Discount Rate Formula – Example #2
Now, let us take another example to illustrate the impact of compounding on present value computation using the discount rate. In this example, David expects to receive a sum of $10,000 after 4 years and its present value has been assessed to be $7,600. Calculate the discount rate if the compounding is to be done half-yearly.
Discount Rate is calculated using the formula given below
Discount Rate = T * [(Future Cash Flow / Present Value) ^{1/t*n} – 1]
- Discount Rate = 2 * [($10,000 / $7,600) ^{1/2*4} – 1]
- Discount Rate = 6.98%
Therefore, the effective discount rate for David in this case is 6.98%.
Discount Rate Formula – Example #3
Let us now take an example with multiple future cash flow to illustrate the concept of a discount rate. In this example, Steve has won a lottery worth $10,000 and as per the terms he will be receiving the winnings as yearly pay-out of $2,500 for the next 4 years. Calculate the present value of the lottery winnings if the effective discount rate is 5%.

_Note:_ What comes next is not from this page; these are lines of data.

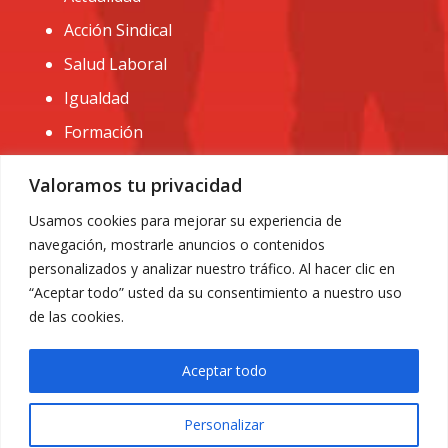
Acción Sindical
Salud Laboral
Igualdad
Formación
CONTACTO:
Valoramos tu privacidad
administracion@usomurcia.org
Usamos cookies para mejorar su experiencia de
navegación, mostrarle anuncios o contenidos
968 25 01 20
personalizados y analizar nuestro tráfico. Al hacer clic en
C/ Huerto de las bombas nº6. 30009 Murcia
“Aceptar todo” usted da su consentimiento a nuestro uso
de las cookies.
Aceptar todo
Personalizar
Aviso Legal
|
Privacidad
|
Política de Cookies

Pv (Present Value) of Winnings Received is calculated using the formula given below
PV = CF / (1 + r) ^{n}
For 1^{st} Year
- PV of Winnings Received 1^{st} year, PV_{1} = CF_{1} / (1 + r) ^{n}_{1}
- PV = $2,500/ (1 + 5%)^{1}
- PV = $2,380.95
For 2^{nd} Year
- PV of winnings received 2^{nd} year, PV_{2} = CF_{2} / (1 + r) ^{n}_{2}
- PV = $2,500/ (1 + 5%)^{2}
- PV = $2,267.57
For 3^{nd} Year
- PV of Winnings Received 3^{rd} year, PV_{3} = CF_{3} / (1 + r) ^{n}_{3}
- PV = $2,500/ (1 + 5%)^{3}
- PV = $2,159.59
For 4^{th} Year
- PV of Winnings Received 4^{th} year, PV_{4} = CF_{4} / (1 + r) ^{n}_{4}
- PV = $2,500 / (1 + 5%)^{4}
- PV = $2,056.76
Total Present Value of Steve’s Lottery Winnings is calculated as
- Present Value = $2,380.95 + $2,267.57 + $2,159.59 + $2,056.76
- Present Value = $8,864.88 ~ $8,865
Therefore, the value of Steve’s lottery winnings today is $8,865.
Explanation
The formula for the discount rate can be derived by using the following steps:
Step 1: Firstly, determine the value of the future cash flow under consideration.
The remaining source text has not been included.